**Work request**
Starting with the line that contains "Entertainment" and stopping after the line that contains "Resource Center for Jira", copy the entries below exactly. Include nothing else.

**Task inputs**
________________

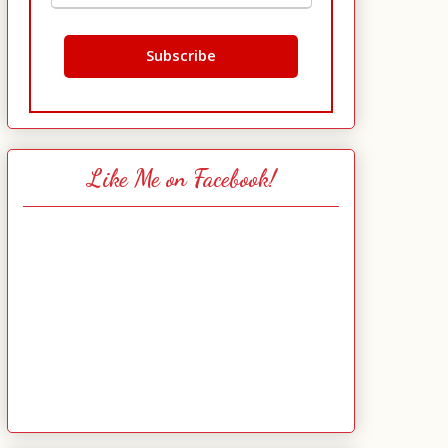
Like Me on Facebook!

________________

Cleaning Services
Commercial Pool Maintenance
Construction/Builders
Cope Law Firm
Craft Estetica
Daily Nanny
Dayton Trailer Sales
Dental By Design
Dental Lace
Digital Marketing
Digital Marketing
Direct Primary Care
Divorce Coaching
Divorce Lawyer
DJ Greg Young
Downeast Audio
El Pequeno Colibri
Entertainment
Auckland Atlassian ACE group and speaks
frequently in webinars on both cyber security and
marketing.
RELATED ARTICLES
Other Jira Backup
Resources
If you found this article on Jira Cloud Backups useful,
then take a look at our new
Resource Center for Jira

________________

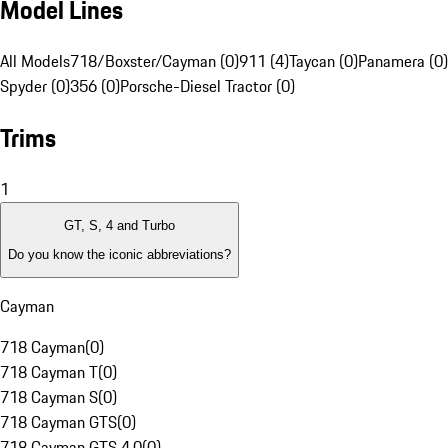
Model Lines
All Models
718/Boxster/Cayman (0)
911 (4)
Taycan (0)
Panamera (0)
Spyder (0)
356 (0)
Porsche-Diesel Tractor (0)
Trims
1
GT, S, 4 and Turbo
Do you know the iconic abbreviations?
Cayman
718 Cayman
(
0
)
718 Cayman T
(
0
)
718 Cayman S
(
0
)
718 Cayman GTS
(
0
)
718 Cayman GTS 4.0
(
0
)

________________

**Result of this exercise**
Entertainment
Auckland Atlassian ACE group and speaks
frequently in webinars on both cyber security and
marketing.
RELATED ARTICLES
Other Jira Backup
Resources
If you found this article on Jira Cloud Backups useful,
then take a look at our new
Resource Center for Jira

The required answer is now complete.